» The records
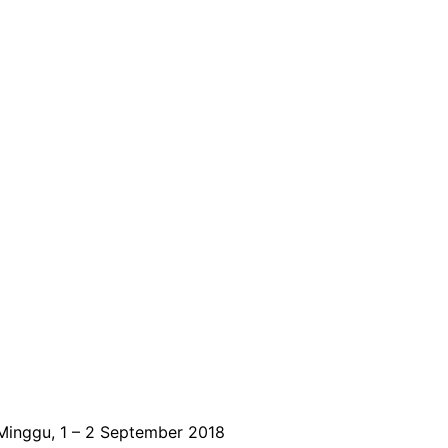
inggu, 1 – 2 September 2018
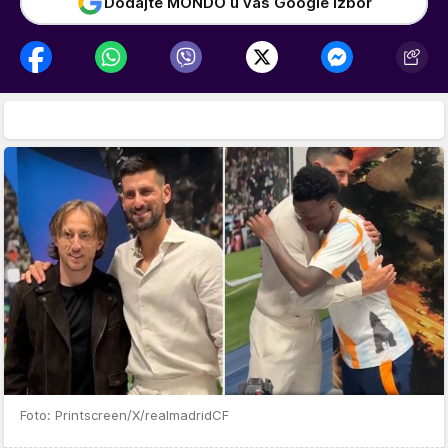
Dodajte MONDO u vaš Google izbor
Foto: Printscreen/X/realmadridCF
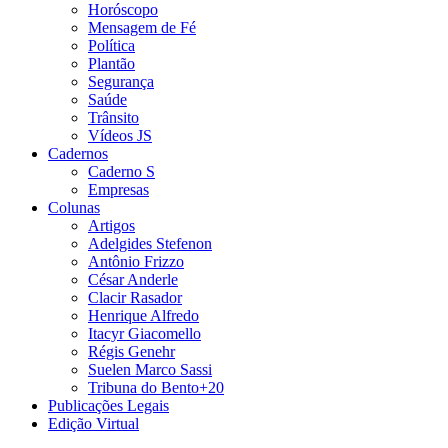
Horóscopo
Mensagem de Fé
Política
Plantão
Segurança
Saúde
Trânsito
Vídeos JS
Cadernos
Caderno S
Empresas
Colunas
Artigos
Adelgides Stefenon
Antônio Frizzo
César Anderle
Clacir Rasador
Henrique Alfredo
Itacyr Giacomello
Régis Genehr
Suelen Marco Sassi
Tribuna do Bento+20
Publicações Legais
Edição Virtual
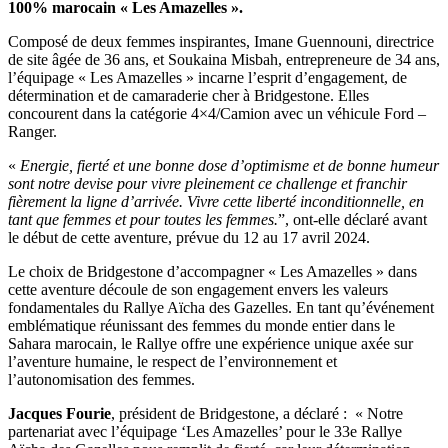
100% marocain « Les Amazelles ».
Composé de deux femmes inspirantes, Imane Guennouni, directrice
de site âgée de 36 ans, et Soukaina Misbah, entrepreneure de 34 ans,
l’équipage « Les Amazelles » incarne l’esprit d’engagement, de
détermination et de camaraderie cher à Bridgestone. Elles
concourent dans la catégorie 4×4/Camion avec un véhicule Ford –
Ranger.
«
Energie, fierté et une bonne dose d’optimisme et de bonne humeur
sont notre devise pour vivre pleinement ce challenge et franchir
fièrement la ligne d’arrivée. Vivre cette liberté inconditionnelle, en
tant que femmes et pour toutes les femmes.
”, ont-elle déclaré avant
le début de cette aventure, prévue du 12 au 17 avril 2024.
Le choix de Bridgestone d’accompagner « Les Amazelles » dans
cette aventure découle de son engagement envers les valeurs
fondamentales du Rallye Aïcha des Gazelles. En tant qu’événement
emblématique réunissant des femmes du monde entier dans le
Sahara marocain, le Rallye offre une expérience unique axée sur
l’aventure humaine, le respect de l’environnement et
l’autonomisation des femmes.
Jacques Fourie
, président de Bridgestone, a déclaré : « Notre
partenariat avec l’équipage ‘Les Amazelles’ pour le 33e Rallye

--

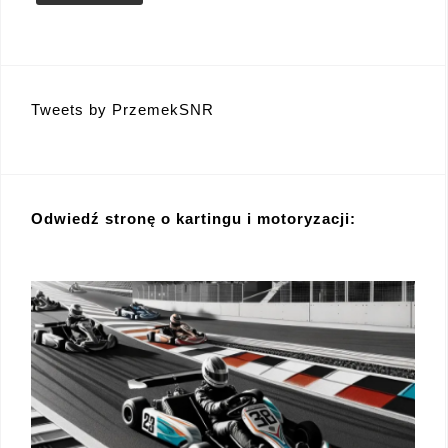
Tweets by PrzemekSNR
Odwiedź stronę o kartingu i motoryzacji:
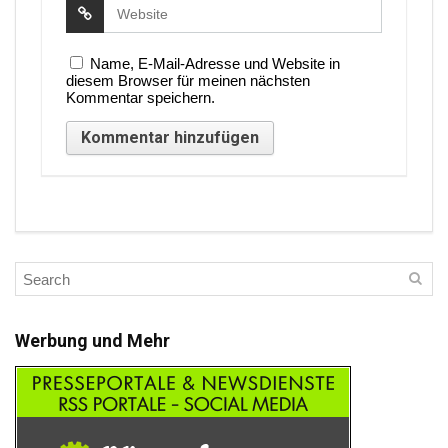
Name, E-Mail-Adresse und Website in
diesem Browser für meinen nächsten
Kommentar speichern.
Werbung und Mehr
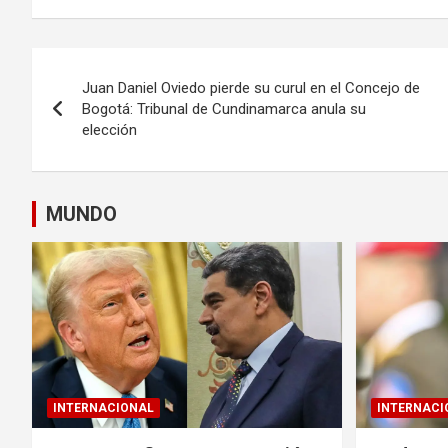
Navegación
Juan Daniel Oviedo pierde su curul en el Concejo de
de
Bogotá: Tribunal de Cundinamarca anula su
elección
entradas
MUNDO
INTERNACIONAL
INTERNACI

» Task instructions
Go back to the lines above and output, exactly as they stand, the ones from the line containing "Régis Genehr" to the line containing "le début de". Leave all pictures behind.

» Worked solution
Régis Genehr
Suelen Marco Sassi
Tribuna do Bento+20
Publicações Legais
Edição Virtual
100% marocain « Les Amazelles ».
Composé de deux femmes inspirantes, Imane Guennouni, directrice
de site âgée de 36 ans, et Soukaina Misbah, entrepreneure de 34 ans,
l’équipage « Les Amazelles » incarne l’esprit d’engagement, de
détermination et de camaraderie cher à Bridgestone. Elles
concourent dans la catégorie 4×4/Camion avec un véhicule Ford –
Ranger.
«
Energie, fierté et une bonne dose d’optimisme et de bonne humeur
sont notre devise pour vivre pleinement ce challenge et franchir
fièrement la ligne d’arrivée. Vivre cette liberté inconditionnelle, en
tant que femmes et pour toutes les femmes.
”, ont-elle déclaré avant
le début de cette aventure, prévue du 12 au 17 avril 2024.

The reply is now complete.